Here are the records. Write out exactly the lines between the one holding "evidente en el" and the one holding "bij mijn naam’", inclusive.
START Record excerpts
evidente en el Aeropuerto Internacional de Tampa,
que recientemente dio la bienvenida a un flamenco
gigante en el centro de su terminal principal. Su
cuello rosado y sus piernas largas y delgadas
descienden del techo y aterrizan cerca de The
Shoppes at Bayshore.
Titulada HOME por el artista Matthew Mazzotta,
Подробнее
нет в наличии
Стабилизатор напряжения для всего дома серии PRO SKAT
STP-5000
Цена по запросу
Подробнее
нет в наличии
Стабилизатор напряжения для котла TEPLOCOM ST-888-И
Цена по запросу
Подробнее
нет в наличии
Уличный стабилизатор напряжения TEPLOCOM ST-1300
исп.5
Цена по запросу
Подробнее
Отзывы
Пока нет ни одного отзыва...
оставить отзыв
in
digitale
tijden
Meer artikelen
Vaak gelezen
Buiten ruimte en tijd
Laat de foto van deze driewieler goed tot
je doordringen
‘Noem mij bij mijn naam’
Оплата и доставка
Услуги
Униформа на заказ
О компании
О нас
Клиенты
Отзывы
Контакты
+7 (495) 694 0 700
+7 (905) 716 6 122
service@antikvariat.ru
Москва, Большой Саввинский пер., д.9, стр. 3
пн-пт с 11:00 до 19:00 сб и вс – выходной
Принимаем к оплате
END Record excerpts
START Record excerpts
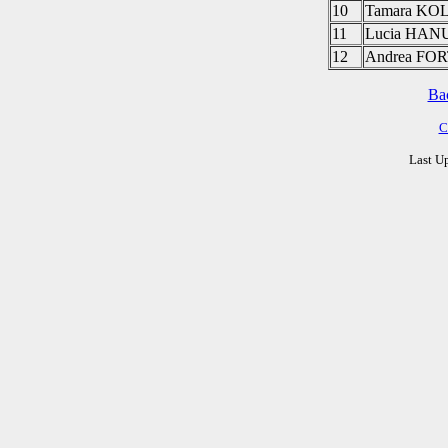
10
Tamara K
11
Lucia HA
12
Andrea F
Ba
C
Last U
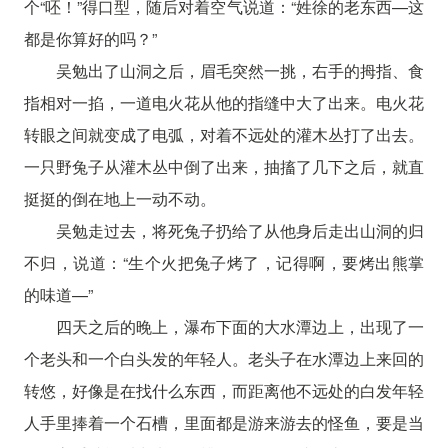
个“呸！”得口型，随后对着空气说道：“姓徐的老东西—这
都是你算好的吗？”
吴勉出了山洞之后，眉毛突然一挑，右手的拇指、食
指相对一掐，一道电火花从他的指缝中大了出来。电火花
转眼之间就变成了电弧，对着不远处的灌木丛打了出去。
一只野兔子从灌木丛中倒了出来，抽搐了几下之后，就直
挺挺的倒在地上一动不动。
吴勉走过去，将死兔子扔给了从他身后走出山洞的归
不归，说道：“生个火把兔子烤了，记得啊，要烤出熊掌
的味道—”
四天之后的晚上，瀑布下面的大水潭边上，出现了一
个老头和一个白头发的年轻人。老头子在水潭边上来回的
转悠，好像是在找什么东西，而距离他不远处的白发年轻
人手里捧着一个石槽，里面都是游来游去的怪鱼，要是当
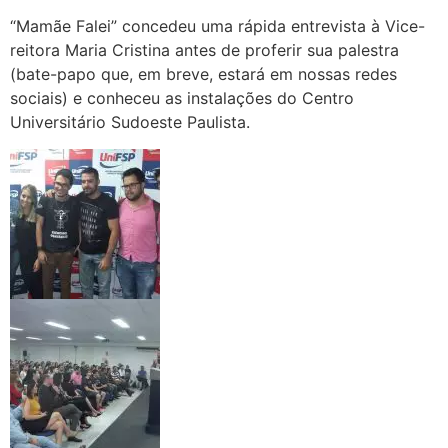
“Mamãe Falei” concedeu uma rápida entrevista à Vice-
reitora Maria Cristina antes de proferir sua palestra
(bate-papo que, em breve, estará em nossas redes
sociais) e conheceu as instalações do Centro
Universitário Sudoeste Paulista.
END Record excerpts
Response for this exercise —
evidente en el Aeropuerto Internacional de Tampa,
que recientemente dio la bienvenida a un flamenco
gigante en el centro de su terminal principal. Su
cuello rosado y sus piernas largas y delgadas
descienden del techo y aterrizan cerca de The
Shoppes at Bayshore.
Titulada HOME por el artista Matthew Mazzotta,
Подробнее
нет в наличии
Стабилизатор напряжения для всего дома серии PRO SKAT
STP-5000
Цена по запросу
Подробнее
нет в наличии
Стабилизатор напряжения для котла TEPLOCOM ST-888-И
Цена по запросу
Подробнее
нет в наличии
Уличный стабилизатор напряжения TEPLOCOM ST-1300
исп.5
Цена по запросу
Подробнее
Отзывы
Пока нет ни одного отзыва...
оставить отзыв
in
digitale
tijden
Meer artikelen
Vaak gelezen
Buiten ruimte en tijd
Laat de foto van deze driewieler goed tot
je doordringen
‘Noem mij bij mijn naam’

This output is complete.